Da mesma forma, atende aos pedidos da Nestlé e demais clientes de grande
porte como as redes de supermercados de todo o País. “Quando chegamos a
Jaraguá do Sul não havia uma injetora na cidade. Hoje, são 32 fábricas
terceirizadas pela Tritec, com 200 máquinas injetando para nós, porque a
política da empresa agora é investir em moldes e fazer os terceirizados
comprarem as máquinas”, assinala Vilamill. “Se eu tenho R$ 1 milhão para
investir eu ponho tudo em molde. O meu negócio é comércio. Injeção fica
por conta dos parceiros.”
Ainda assim, a Tritec mantém algum nível de processo em produção vertical
em injeção, termoformagem e sopro (garrafas e regadores). Maurício
Vilamill conta que, recentemente, havia uma empresa em Goiás com
dificuldades. Chamou alguns de seus terceirizados e fizeram um acordo.
Baixaram do centro-oeste em caminhões as injetoras compradas pelos
parceiros e os moldes bancados pela Tritec. Agora a marca já está com uma
nova linha de produtos no mercado como cabides de polipropileno, presilhas
e maletas de ferramentas, além de caixas de dois e três litros para lixo.

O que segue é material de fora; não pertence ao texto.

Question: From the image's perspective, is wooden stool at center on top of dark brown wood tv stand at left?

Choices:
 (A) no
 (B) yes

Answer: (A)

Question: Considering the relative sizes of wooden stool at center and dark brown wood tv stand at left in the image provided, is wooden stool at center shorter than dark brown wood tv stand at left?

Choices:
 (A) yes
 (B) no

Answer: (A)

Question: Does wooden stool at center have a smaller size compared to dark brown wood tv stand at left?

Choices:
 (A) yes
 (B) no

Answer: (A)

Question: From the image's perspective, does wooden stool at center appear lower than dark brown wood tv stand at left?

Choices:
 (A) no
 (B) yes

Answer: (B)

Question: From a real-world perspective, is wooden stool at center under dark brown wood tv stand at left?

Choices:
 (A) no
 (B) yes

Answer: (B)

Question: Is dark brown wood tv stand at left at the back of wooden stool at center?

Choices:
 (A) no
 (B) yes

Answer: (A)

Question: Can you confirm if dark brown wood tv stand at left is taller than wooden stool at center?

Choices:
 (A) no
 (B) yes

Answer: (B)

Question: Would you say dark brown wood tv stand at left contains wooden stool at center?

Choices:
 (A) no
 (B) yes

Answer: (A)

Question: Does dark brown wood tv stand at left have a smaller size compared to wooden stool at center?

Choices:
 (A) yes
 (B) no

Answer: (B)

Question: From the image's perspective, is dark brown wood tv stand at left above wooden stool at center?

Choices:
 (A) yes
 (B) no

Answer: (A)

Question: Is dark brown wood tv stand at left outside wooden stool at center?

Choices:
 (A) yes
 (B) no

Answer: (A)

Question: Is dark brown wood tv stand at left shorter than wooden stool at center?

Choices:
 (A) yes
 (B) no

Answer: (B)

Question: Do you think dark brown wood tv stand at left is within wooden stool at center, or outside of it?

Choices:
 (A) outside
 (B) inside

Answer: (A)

Um outro benefício proporcionado pela Tritec foi o enquadramento da turma
da injeção no mercado formal. “Todos os nossos terceirizados trabalham com
nota”, garante Vilamill. Ele calcula que a Tritec processe hoje 600
toneladas por mês para atender às encomendas da clientela.
Blumenau precursora – Rubens Giese é o presidente do Sindicato das
Indústrias de Artefatos Plásticos e Brinquedos de Blumenau e região (Siapb).
São 19 associadas ao sindicato, mas 140 recolhem o imposto sindical.
juntas são responsáveis pelo processamento de 3.000 toneladas/ano e 2.800
empregos diretos.
Em Blumenau predomina a injeção como processo, mas há muita extrusão de
paredes finas ainda para abastecer a indústria de refrigeração e
frigorífica do Estado e das demais regiões do País.
| O setor começou
a surgir nos anos 70 e tem algumas empresas precursoras, uma já
fechada, a Hering Brinquedos, projeto empresarial que se extinguiu com
a abertura econômica do País e a entrada de produtos mais sofisticados
e baratos.Na mesma época vieram a Plasvale e o Grupo Círculo.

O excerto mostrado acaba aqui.